What to do ▸ Scan the material for the word "Muusikapaneel", then return every line where it appears.

------------------------------------------------------------------------

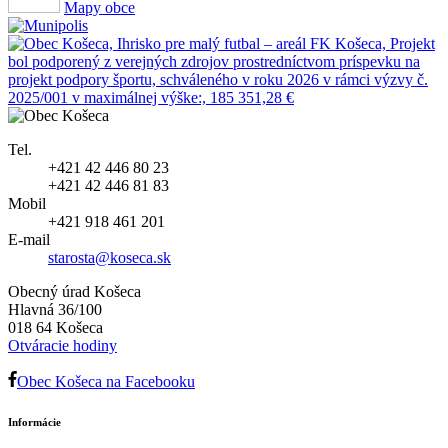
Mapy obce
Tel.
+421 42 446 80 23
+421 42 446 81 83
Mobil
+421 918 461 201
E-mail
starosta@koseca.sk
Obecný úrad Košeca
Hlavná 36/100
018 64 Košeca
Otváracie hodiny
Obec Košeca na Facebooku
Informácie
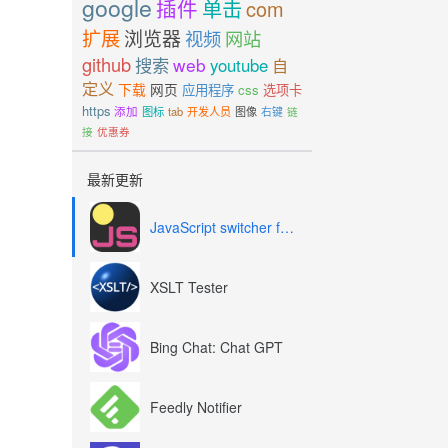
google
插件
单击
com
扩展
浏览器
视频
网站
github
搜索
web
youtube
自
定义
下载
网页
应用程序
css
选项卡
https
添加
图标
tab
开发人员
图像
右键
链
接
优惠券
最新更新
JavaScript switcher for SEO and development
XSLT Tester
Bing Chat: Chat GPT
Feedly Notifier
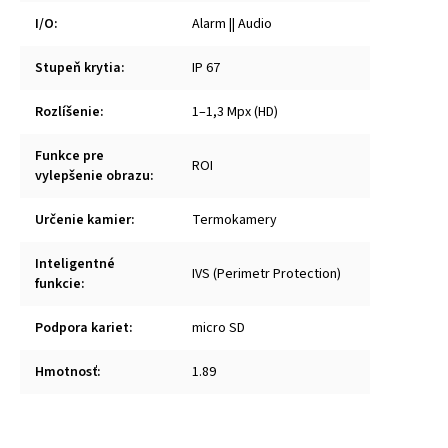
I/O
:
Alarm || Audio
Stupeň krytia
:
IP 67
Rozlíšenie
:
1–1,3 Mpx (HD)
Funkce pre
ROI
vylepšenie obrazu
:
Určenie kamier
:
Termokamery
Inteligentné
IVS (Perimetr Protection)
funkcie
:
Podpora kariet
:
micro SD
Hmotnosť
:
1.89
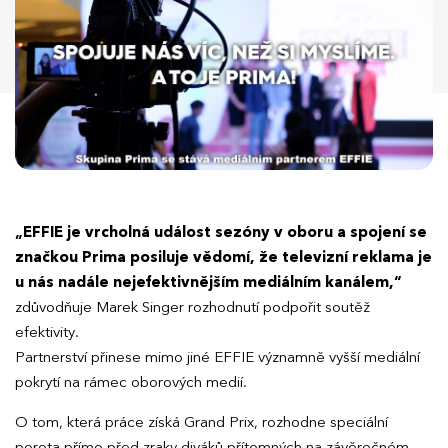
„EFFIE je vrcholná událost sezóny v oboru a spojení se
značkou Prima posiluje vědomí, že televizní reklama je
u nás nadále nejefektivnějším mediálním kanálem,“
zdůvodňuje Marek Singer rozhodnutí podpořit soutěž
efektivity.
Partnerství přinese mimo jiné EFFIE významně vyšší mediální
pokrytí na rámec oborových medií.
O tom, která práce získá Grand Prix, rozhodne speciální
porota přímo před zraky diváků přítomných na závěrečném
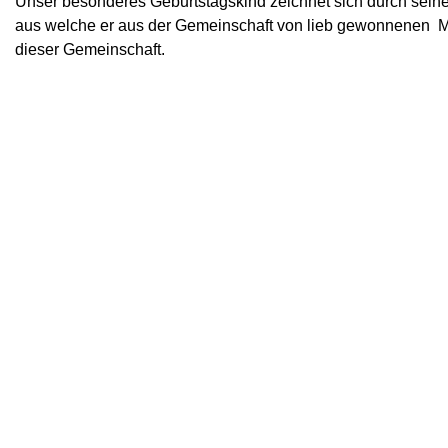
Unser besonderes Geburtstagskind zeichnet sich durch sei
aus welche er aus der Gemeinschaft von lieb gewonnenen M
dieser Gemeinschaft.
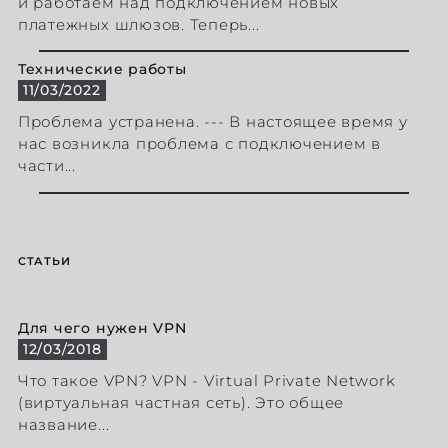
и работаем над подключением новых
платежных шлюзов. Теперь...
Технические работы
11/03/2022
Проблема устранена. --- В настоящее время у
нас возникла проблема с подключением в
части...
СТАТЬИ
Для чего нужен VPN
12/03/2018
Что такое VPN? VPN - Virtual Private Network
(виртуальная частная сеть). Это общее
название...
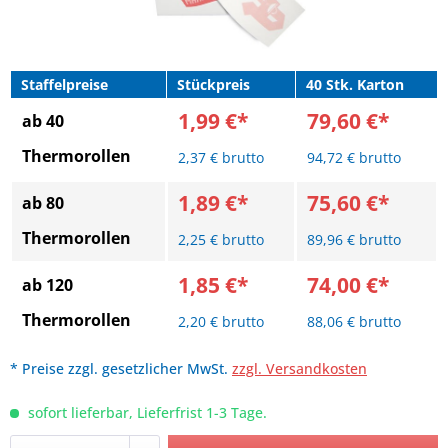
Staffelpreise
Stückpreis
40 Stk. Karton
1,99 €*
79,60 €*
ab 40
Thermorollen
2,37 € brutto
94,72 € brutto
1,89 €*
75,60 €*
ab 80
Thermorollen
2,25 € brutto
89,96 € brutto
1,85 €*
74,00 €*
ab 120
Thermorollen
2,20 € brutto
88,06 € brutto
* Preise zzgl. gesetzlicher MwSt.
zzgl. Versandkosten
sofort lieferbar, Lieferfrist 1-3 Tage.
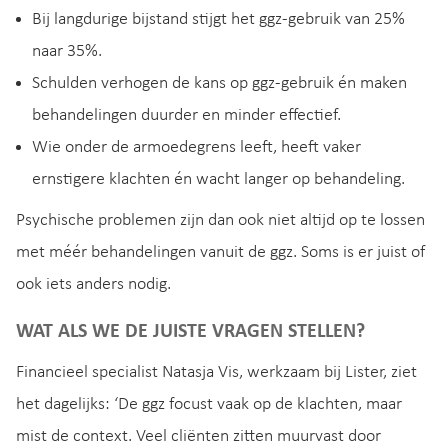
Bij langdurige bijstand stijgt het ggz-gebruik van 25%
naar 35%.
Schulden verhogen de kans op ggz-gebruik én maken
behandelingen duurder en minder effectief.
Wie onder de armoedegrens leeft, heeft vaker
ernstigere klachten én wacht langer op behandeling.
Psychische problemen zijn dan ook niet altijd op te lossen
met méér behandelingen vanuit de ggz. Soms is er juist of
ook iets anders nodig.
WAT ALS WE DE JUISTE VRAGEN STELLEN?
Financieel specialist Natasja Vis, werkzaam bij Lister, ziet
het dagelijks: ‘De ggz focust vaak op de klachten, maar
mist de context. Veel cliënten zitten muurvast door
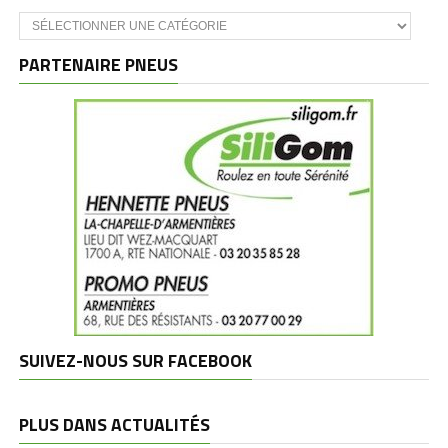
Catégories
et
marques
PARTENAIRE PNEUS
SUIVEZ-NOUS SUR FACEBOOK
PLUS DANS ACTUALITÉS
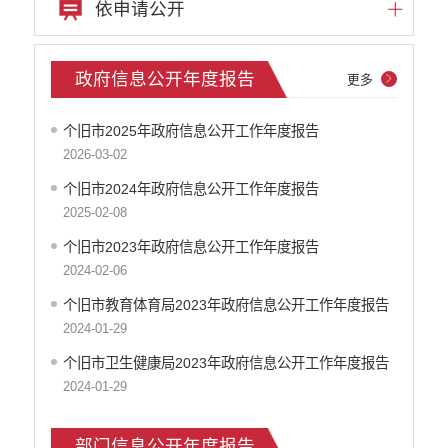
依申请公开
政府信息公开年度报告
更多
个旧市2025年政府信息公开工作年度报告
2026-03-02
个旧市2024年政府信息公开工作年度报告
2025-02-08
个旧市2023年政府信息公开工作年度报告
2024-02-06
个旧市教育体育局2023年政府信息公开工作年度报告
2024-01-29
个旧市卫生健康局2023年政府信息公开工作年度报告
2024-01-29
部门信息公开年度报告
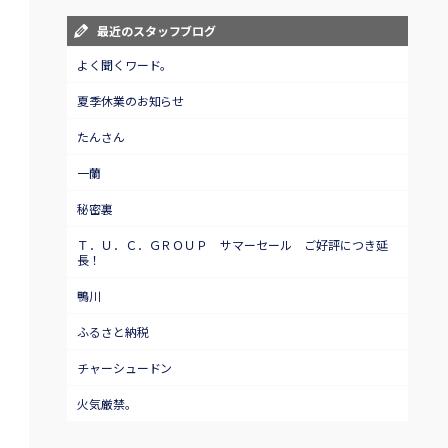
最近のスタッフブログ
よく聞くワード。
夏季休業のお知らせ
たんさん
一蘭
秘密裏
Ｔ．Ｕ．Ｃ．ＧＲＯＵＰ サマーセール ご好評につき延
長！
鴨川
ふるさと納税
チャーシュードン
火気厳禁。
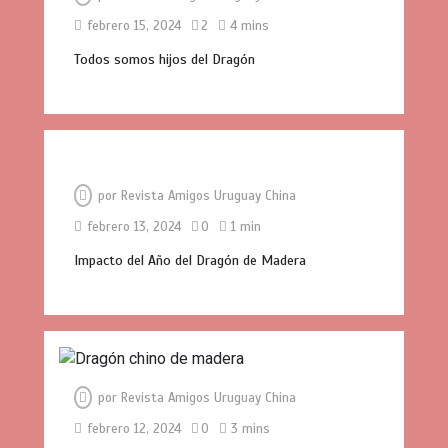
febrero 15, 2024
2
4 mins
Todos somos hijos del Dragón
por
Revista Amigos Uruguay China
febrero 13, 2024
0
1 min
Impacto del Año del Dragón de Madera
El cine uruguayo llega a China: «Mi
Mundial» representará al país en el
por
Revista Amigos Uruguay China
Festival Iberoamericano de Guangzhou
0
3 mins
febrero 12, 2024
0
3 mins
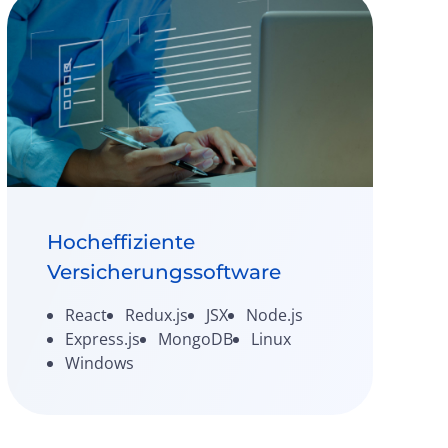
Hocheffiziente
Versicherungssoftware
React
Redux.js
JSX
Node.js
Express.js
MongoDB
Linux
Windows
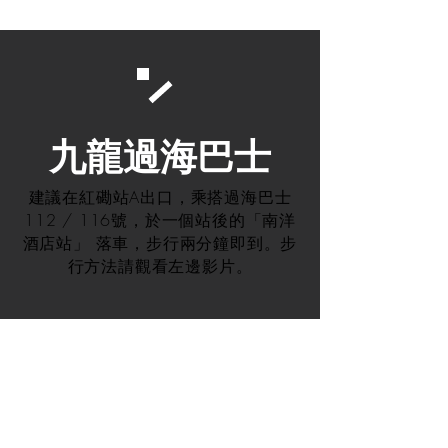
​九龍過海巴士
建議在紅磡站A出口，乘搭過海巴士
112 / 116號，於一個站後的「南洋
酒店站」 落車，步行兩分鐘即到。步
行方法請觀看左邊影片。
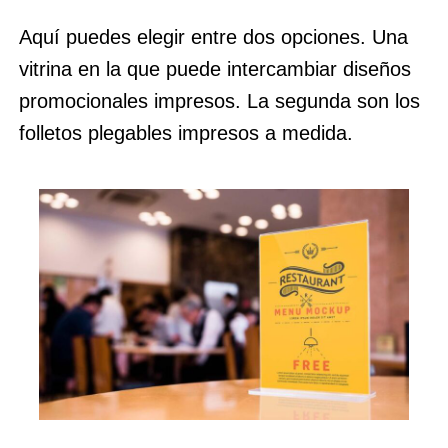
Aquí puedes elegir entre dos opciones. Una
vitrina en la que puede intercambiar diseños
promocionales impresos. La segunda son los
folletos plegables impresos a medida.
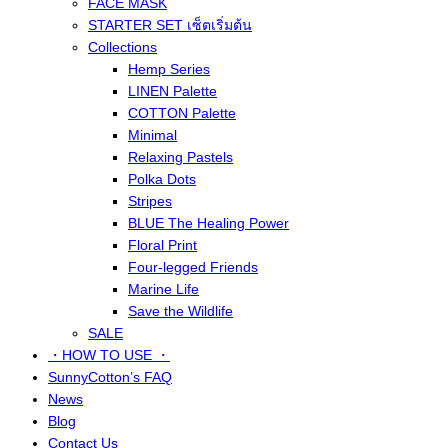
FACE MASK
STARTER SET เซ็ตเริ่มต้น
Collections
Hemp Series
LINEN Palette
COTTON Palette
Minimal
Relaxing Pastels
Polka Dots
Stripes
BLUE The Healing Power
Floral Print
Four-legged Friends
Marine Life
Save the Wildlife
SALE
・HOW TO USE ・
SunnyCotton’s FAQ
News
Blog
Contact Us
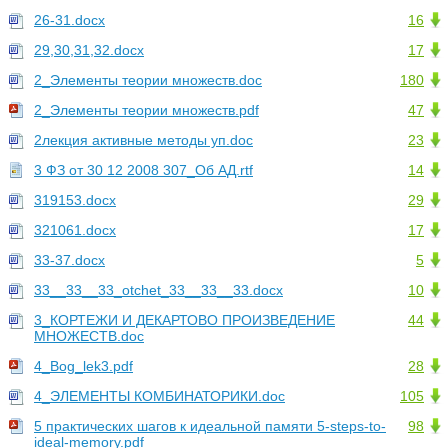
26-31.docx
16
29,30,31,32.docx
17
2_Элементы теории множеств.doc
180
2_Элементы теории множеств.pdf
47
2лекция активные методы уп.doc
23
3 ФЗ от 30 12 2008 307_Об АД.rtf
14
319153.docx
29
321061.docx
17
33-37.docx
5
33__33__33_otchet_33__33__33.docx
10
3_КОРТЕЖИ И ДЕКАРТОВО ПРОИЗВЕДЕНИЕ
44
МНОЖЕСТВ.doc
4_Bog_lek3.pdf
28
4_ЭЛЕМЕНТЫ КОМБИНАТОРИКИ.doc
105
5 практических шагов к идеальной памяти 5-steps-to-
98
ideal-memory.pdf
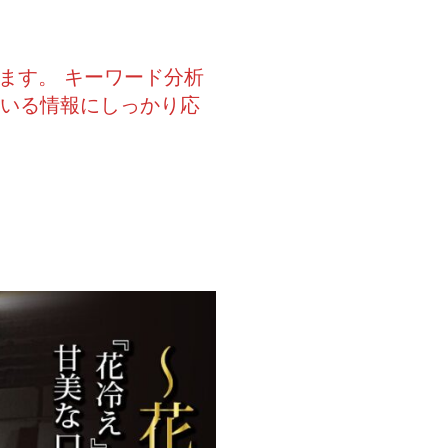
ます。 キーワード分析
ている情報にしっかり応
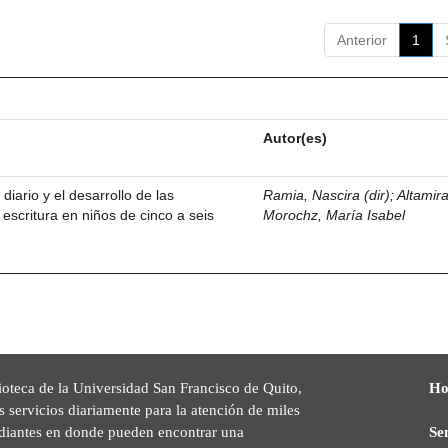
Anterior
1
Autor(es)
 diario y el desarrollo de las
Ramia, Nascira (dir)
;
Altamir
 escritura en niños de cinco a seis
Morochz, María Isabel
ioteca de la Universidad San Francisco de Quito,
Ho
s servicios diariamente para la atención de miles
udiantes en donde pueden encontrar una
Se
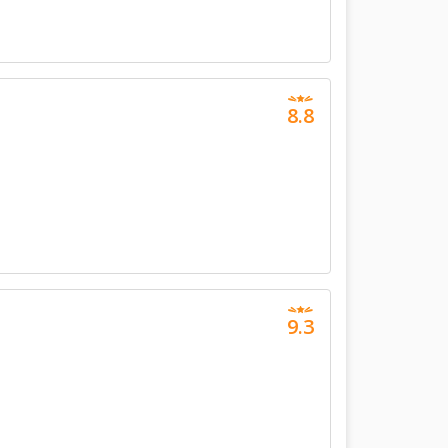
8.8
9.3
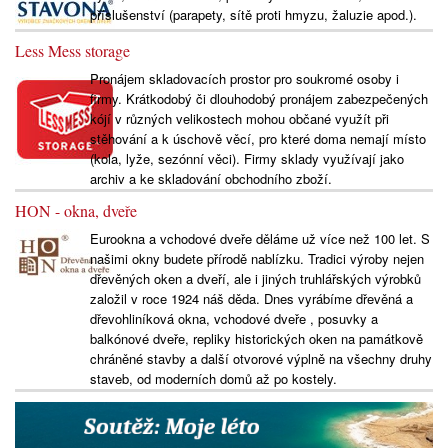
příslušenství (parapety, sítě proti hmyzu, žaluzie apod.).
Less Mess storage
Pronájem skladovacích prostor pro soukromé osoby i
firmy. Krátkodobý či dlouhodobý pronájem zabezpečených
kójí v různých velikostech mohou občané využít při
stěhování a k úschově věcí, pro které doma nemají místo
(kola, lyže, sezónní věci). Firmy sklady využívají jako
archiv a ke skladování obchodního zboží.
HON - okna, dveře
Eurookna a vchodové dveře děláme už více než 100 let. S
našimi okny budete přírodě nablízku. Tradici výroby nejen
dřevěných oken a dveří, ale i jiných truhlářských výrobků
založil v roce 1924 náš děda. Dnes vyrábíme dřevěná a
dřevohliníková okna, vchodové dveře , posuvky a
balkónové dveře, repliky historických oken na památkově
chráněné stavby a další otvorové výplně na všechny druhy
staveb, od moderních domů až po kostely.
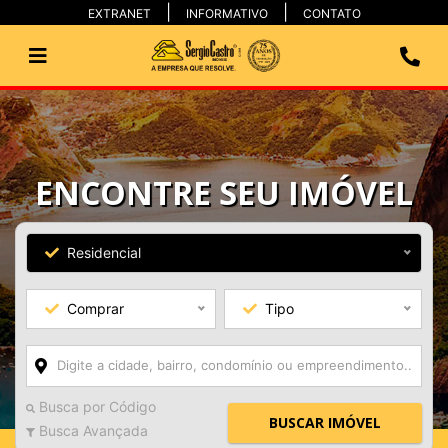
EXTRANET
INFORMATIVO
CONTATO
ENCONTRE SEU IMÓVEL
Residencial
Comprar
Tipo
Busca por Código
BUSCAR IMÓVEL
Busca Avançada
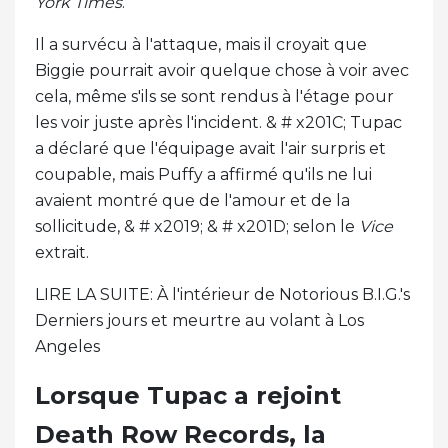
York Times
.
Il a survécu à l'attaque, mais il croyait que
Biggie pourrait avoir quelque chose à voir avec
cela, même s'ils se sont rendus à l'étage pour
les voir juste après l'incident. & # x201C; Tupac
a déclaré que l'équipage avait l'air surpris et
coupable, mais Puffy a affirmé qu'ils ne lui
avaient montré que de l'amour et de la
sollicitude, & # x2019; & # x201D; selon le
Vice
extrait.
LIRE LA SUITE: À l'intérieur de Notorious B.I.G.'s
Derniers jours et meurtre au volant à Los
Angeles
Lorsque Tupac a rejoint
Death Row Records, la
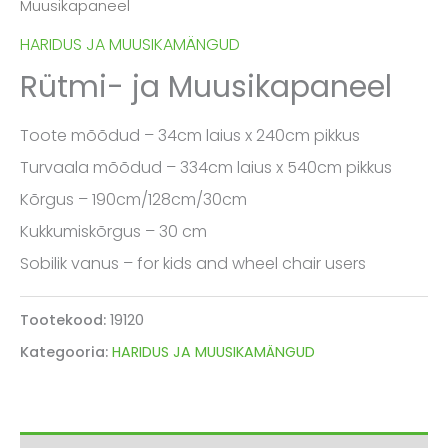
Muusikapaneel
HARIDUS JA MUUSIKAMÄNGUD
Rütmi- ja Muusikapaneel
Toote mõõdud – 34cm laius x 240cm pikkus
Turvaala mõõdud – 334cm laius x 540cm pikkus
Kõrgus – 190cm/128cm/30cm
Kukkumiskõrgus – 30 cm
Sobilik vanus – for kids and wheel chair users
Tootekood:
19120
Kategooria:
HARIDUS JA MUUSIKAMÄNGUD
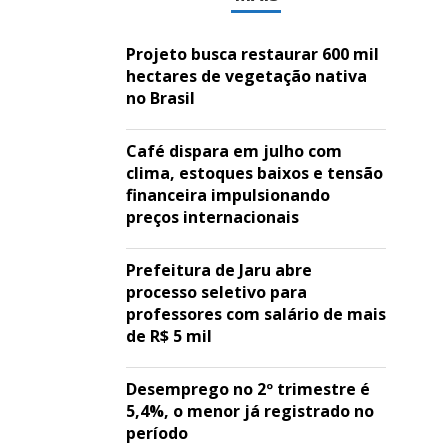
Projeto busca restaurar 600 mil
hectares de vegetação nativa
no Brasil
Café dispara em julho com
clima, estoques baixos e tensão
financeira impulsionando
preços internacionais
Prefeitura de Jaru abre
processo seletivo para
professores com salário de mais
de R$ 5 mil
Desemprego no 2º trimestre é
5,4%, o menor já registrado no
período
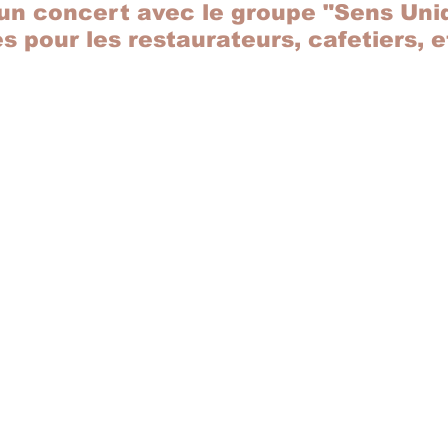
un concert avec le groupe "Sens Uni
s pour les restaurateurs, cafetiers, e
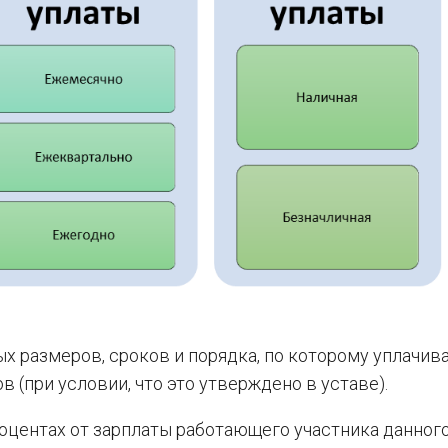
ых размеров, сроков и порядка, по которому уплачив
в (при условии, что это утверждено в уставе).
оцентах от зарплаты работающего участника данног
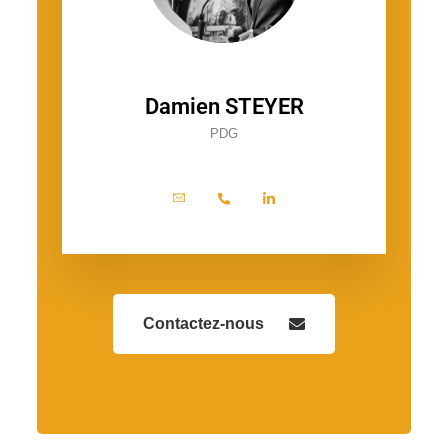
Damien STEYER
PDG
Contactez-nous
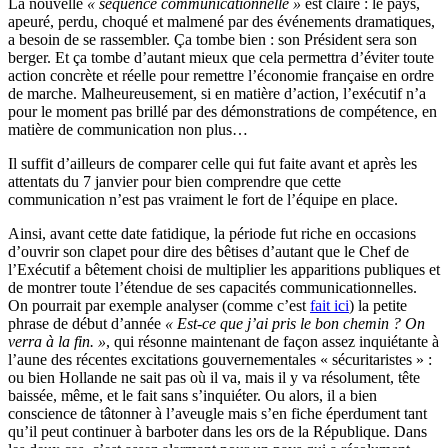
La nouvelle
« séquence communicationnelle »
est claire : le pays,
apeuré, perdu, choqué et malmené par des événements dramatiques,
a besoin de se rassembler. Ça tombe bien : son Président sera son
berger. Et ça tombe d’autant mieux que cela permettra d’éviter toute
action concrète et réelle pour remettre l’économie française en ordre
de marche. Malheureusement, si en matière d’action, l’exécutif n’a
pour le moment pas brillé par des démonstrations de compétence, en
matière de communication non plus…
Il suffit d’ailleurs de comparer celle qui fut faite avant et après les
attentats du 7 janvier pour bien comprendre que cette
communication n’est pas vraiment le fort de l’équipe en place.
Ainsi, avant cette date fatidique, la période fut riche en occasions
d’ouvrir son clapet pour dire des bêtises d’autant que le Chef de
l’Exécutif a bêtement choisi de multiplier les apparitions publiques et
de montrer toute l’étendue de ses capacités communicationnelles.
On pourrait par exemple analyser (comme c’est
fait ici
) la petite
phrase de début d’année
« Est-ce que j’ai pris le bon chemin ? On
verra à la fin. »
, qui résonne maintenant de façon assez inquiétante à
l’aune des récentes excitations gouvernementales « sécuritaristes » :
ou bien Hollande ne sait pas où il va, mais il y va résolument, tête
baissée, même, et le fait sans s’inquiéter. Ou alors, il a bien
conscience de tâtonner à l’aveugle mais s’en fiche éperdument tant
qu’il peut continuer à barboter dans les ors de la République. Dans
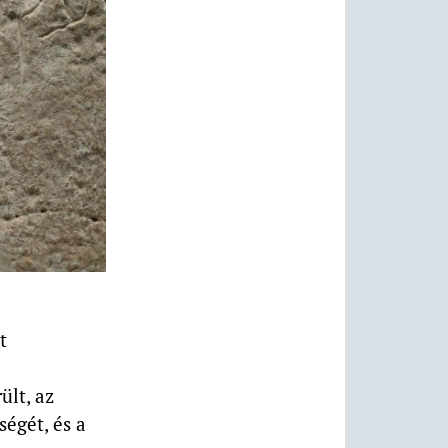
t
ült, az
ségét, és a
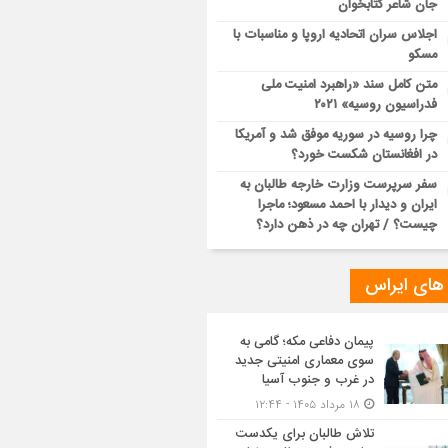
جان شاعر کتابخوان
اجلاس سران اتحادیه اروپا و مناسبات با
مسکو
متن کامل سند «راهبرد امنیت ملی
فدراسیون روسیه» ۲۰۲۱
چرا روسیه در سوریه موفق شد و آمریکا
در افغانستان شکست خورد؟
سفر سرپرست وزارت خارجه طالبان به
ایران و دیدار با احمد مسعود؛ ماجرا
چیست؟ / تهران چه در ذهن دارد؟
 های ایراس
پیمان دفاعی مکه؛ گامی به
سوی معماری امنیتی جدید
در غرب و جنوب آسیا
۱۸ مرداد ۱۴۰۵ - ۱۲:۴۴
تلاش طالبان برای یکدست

------------------------------------------------------------------------

Problem solution ▸
Muusikapaneel
Rütmi- ja Muusikapaneel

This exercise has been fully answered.